Entertainment

I Made A Bet To Hook Up At Sundance Film Festival

by Anna Klassen

Before I left Los Angeles for Sundance Film Festival in Park City, Utah, I made a bet with a friend — let's call her Julia. If I hooked up with someone during the 10 day fest, Julia would download a dating app — something she'd never done — and use it. The wager came on the heels of about a month of me trying to convince her to join a dating app, any dating app, to meet guys. She's always been hesitant, she's a fairly old fashioned gal when it comes to love and sex, and her passive, wait-for-it-to-happen mentality doesn't fly in LA. At the same time, I had been blabbering to her about a guy I met at Sundance in 2015. I hardly knew him, but found him very attractive, and we had loosely stayed in contact over the course of the year.

It was a win-win: She wanted me to get some in Park City, and I wanted her to get over her no dating apps rule. And Julia was willing to give me the leg up. Although she's reluctant to swipe across random faces on her phone screen, she had hooked up with strangers both years she went to Sundance. I'm all ears.

"I have a perfect record." Julia says. "The first time was at a closing night party. I was talking to this guy and he just started kissing me.

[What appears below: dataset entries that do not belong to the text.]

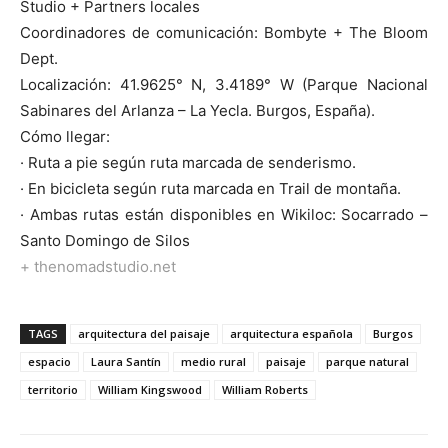
Studio + Partners locales
Coordinadores de comunicación: Bombyte + The Bloom
Dept.
Localización: 41.9625° N, 3.4189° W (Parque Nacional
Sabinares del Arlanza – La Yecla. Burgos, España).
Cómo llegar:
· Ruta a pie según ruta marcada de senderismo.
· En bicicleta según ruta marcada en Trail de montaña.
· Ambas rutas están disponibles en Wikiloc: Socarrado –
Santo Domingo de Silos
+ thenomadstudio.net
TAGS
arquitectura del paisaje
arquitectura española
Burgos
espacio
Laura Santín
medio rural
paisaje
parque natural
territorio
William Kingswood
William Roberts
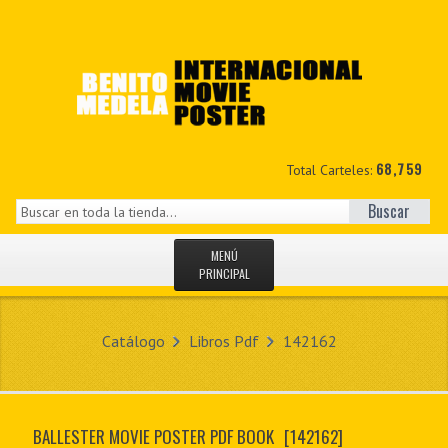
68,759
Total Carteles:
Buscar
MENÚ
PRINCIPAL
INICIO
Catálogo
Libros Pdf
142162
NOVEDADES
MIS DATOS
BALLESTER MOVIE POSTER PDF BOOK
[142162]
CONTACTO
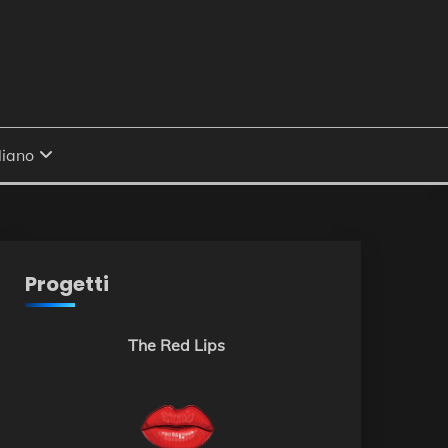
Progetti
The Red Lips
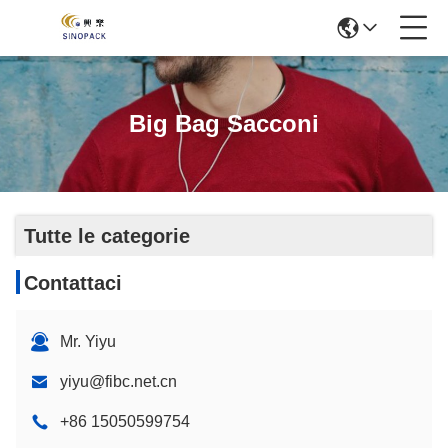
Big Bag Sacconi
Tutte le categorie
Contattaci
Mr. Yiyu
yiyu@fibc.net.cn
+86 15050599754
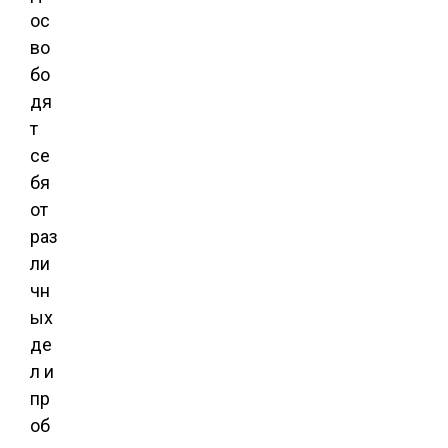
ос
во
бо
дя
т
се
бя
от
раз
ли
чн
ых
де
л и
пр
об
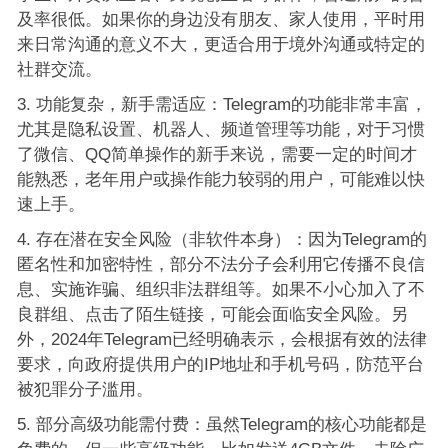
及率很低。如果你的身边没有朋友、家人使用，平时用
来日常沟通的意义不大，更适合用于境外沟通或特定的
社群交流。
功能复杂，新手需适应：Telegram的功能非常丰富，
尤其是隐私设置、机器人、频道管理等功能，对于习惯
了微信、QQ简单操作的新手来说，需要一定的时间才
能熟悉，老年用户或操作能力较弱的用户，可能难以快
速上手。
存在潜在安全风险（非软件本身）：因为Telegram的
匿名性和加密特性，部分不法分子会利用它传播不良信
息、实施诈骗、组织非法群组等。如果不小心加入了不
良群组、点击了陌生链接，可能会面临安全风险。另
外，2024年Telegram已经明确表示，会根据有效的法律
要求，向政府提供用户的IP地址和手机号码，防范平台
被犯罪分子滥用。
部分高级功能需付费：虽然Telegram的核心功能都是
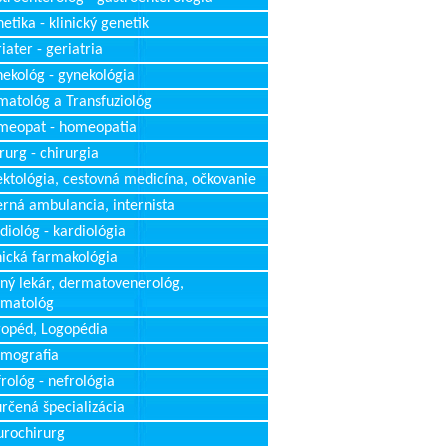
etika - klinický genetik
iater - geriatria
ekológ - gynekológia
atológ a Transfuziológ
meopat - homeopatia
rurg - chirurgia
ektológia, cestovná medicína, očkovanie
erná ambulancia, internista
diológ - kardiológia
nická farmakológia
ný lekár, dermatovenerológ,
rmatológ
opéd, Logopédia
mografia
rológ - nefrológia
rčená špecializácia
rochirurg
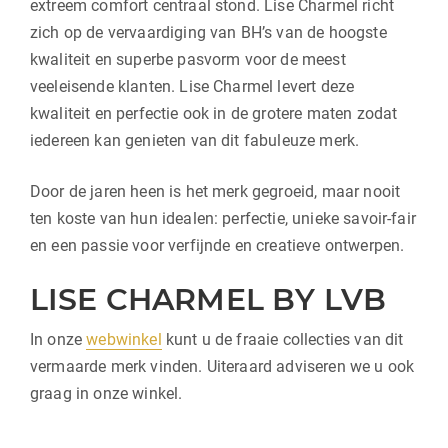
extreem comfort centraal stond. Lise Charmel richt
zich op de vervaardiging van BH’s van de hoogste
kwaliteit en superbe pasvorm voor de meest
veeleisende klanten. Lise Charmel levert deze
kwaliteit en perfectie ook in de grotere maten zodat
iedereen kan genieten van dit fabuleuze merk.
Door de jaren heen is het merk gegroeid, maar nooit
ten koste van hun idealen: perfectie, unieke savoir-fair
en een passie voor verfijnde en creatieve ontwerpen.
LISE CHARMEL BY LVB
In onze
webwinkel
kunt u de fraaie collecties van dit
vermaarde merk vinden. Uiteraard adviseren we u ook
graag in onze winkel.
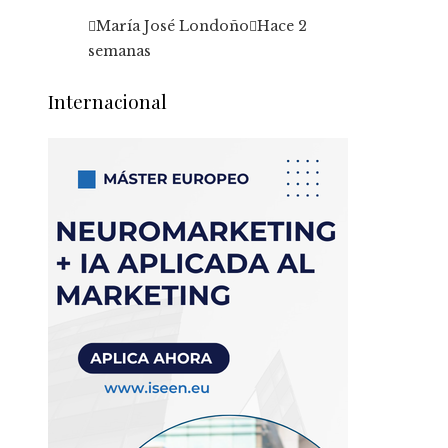
María José Londoño
Hace 2
semanas
Internacional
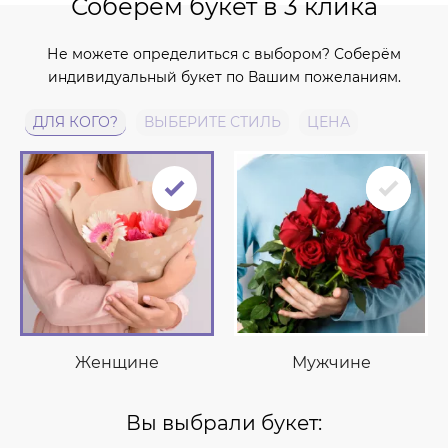
Соберём букет в 3 клика
Не можете определиться с выбором? Соберём
индивидуальный букет по Вашим пожеланиям.
ДЛЯ КОГО?
ВЫБЕРИТЕ СТИЛЬ
ЦЕНА
Женщине
Мужчине
Вы выбрали букет:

In my defense, we just kissed! But for like, a long time. The second time, also at a closing night party, me and my friends met this guy, a director, on our way home after a party. His phone was dead and some of my friends had seen his movie, so that was apparently enough of a background check to invite him into our condo to charge his phone. We hooked up back in the condo. It was so unexpected. He just innocently needed a phone charger!"

VALERIE MACON/AFP/Getty Images

As she regales me with tales of her back-to-back Sundance hookups, I'm a little jealous. How romantic would it be to fall into the arms of a fellow parka-clad cinephile? I imagine it: He invites me back to his place, we warm up by the fire, maybe share a cup of hot chocolate before he throws me over his shoulder and onto the bearskin rug at the foot of his rustic, four-post wooden bed. Sure, it sounds like a cheesy passage from a shitty romance novel, but I was looking for cheesy. And what better place than the idyllic, snow-covered mountains of Utah?

"The altitude does something to you," Julia jokes. "Actually, in all seriousness, it does make you get drunk faster.

And there's a strong sense of camaraderie. Being there is a special experience, and you're highly aware of sharing it with other people. Everyone's trapped in this little town in the mountains, you're all watching the same movies, and you automatically have something to talk about with every single person that you meet," she says. "We're all wearing festival goggles, so to speak. Add free liquor and boom, you're making out in someone else's Airbnb."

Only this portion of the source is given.